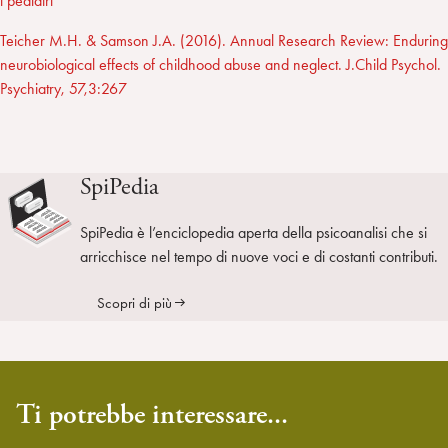
i pediatri
Teicher M.H. & Samson J.A. (2016). Annual Research Review: Enduring
neurobiological effects of childhood abuse and neglect. J.Child Psychol.
Psychiatry, 57,3:267
SpiPedia
SpiPedia è l’enciclopedia aperta della psicoanalisi che si
arricchisce nel tempo di nuove voci e di costanti contributi.
Scopri di più
Ti potrebbe interessare...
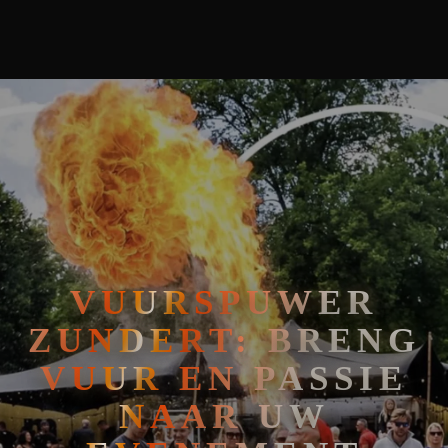
🧘
FAKIRSHOW
🐍
REPTIELENSHOW
VUURSPUWER
ZUNDERT: BRENG
VUUR EN PASSIE
NAAR UW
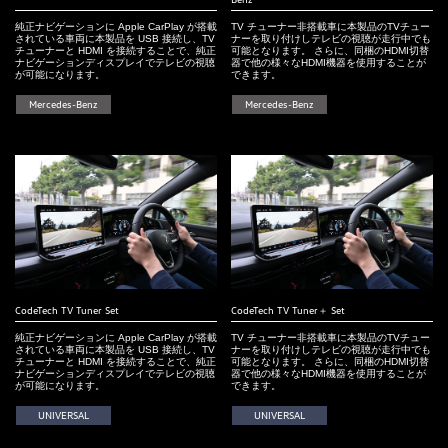
純正ナビゲーションに Apple CarPlay が搭載
TV チューナー非搭載車に本製品のTVチュー
されている車両に本製品を USB 接続し、TV
ナーを取り付けしテレビの視聴が走行中でも
チューナーと HDMI を接続することで、純正
可能となります。 さらに、同梱のHDMI切替
ナビゲーションディスプレイでテレビの視聴
器で他の様々なHDMI機器を使用することが
が可能になります。
できます。
Mercedes-Benz
Mercedes-Benz
CodeTech TV Tuner Set
CodeTech TV Tuner＋ Set
純正ナビゲーションに Apple CarPlay が搭載
TV チューナー非搭載車に本製品のTVチュー
されている車両に本製品を USB 接続し、TV
ナーを取り付けしテレビの視聴が走行中でも
チューナーと HDMI を接続することで、純正
可能となります。 さらに、同梱のHDMI切替
ナビゲーションディスプレイでテレビの視聴
器で他の様々なHDMI機器を使用することが
が可能になります。
できます。
UNIVERSAL
UNIVERSAL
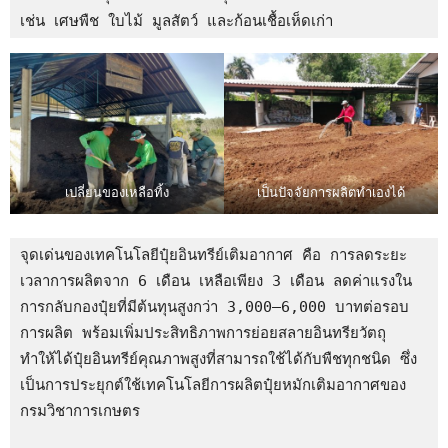
เช่น เศษพืช ใบไม้ มูลสัตว์ และก้อนเชื้อเห็ดเก่า
เปลี่ยนของเหลือทิ้ง
เป็นปัจจัยการผลิตทำเองได้
จุดเด่นของเทคโนโลยีปุ๋ยอินทรีย์เติมอากาศ คือ การลดระยะ
เวลาการผลิตจาก 6 เดือน เหลือเพียง 3 เดือน ลดค่าแรงใน
การกลับกองปุ๋ยที่มีต้นทุนสูงกว่า 3,000–6,000 บาทต่อรอบ
การผลิต พร้อมเพิ่มประสิทธิภาพการย่อยสลายอินทรียวัตถุ 
ทำให้ได้ปุ๋ยอินทรีย์คุณภาพสูงที่สามารถใช้ได้กับพืชทุกชนิด ซึ่ง
เป็นการประยุกต์ใช้เทคโนโลยีการผลิตปุ๋ยหมักเติมอากาศของ
กรมวิชาการเกษตร
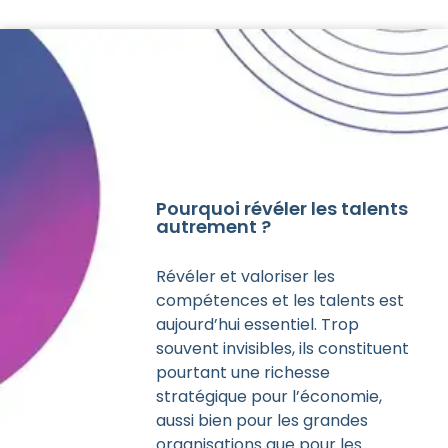
Pourquoi révéler les talents
autrement ?
Révéler et valoriser les
compétences et les talents est
aujourd’hui essentiel. Trop
souvent invisibles, ils constituent
pourtant une richesse
stratégique pour l’économie,
aussi bien pour les grandes
organisations que pour les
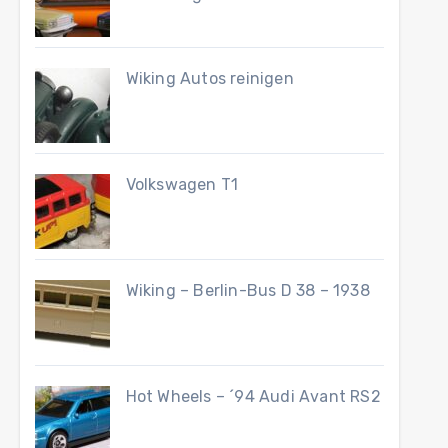
Wiking Autos reinigen
Volkswagen T1
Wiking – Berlin-Bus D 38 – 1938
Hot Wheels – ´94 Audi Avant RS2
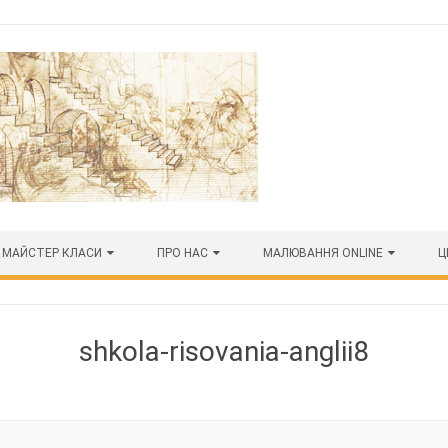
МАЙСТЕР КЛАСИ
ПРО НАС
МАЛЮВАННЯ ONLINE
Ц
shkola-risovania-anglii8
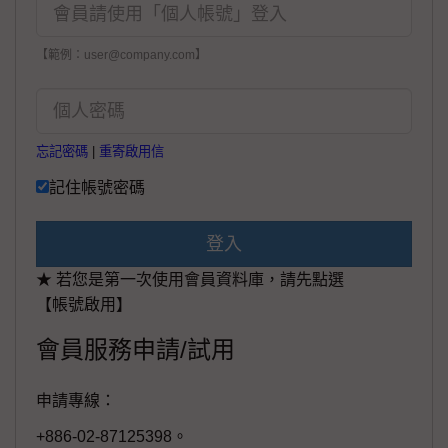
【範例：user@company.com】
忘記密碼
|
重寄啟用信
記住帳號密碼
登入
★ 若您是第一次使用會員資料庫，請先點選
【帳號啟用】
會員服務申請/試用
申請專線：
+886-02-87125398。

——

* **Work order**
Each line from the line containing "CodeTech TV Tuner Set" through the final line of the data above must be retyped exactly; nothing else, and no pictures, may appear.

* **Answer for the task**
CodeTech TV Tuner Set
CodeTech TV Tuner＋ Set
純正ナビゲーションに Apple CarPlay が搭載
TV チューナー非搭載車に本製品のTVチュー
されている車両に本製品を USB 接続し、TV
ナーを取り付けしテレビの視聴が走行中でも
チューナーと HDMI を接続することで、純正
可能となります。 さらに、同梱のHDMI切替
ナビゲーションディスプレイでテレビの視聴
器で他の様々なHDMI機器を使用することが
が可能になります。
できます。
UNIVERSAL
UNIVERSAL
เช่น เศษพืช ใบไม้ มูลสัตว์ และก้อนเชื้อเห็ดเก่า
เปลี่ยนของเหลือทิ้ง
เป็นปัจจัยการผลิตทำเองได้
จุดเด่นของเทคโนโลยีปุ๋ยอินทรีย์เติมอากาศ คือ การลดระยะ
เวลาการผลิตจาก 6 เดือน เหลือเพียง 3 เดือน ลดค่าแรงใน
การกลับกองปุ๋ยที่มีต้นทุนสูงกว่า 3,000–6,000 บาทต่อรอบ
การผลิต พร้อมเพิ่มประสิทธิภาพการย่อยสลายอินทรียวัตถุ 
ทำให้ได้ปุ๋ยอินทรีย์คุณภาพสูงที่สามารถใช้ได้กับพืชทุกชนิด ซึ่ง
เป็นการประยุกต์ใช้เทคโนโลยีการผลิตปุ๋ยหมักเติมอากาศของ
กรมวิชาการเกษตร
Pourquoi révéler les talents
autrement ?
Révéler et valoriser les
compétences et les talents est
aujourd’hui essentiel. Trop
souvent invisibles, ils constituent
pourtant une richesse
stratégique pour l’économie,
aussi bien pour les grandes
organisations que pour les
Wiking Autos reinigen
Volkswagen T1
Wiking – Berlin-Bus D 38 – 1938
Hot Wheels – ´94 Audi Avant RS2
МАЙСТЕР КЛАСИ
ПРО НАС
МАЛЮВАННЯ ONLINE
Ц
shkola-risovania-anglii8
【範例：user@company.com】
忘記密碼
|
重寄啟用信
記住帳號密碼
登入
★ 若您是第一次使用會員資料庫，請先點選
【帳號啟用】
會員服務申請/試用
申請專線：
+886-02-87125398。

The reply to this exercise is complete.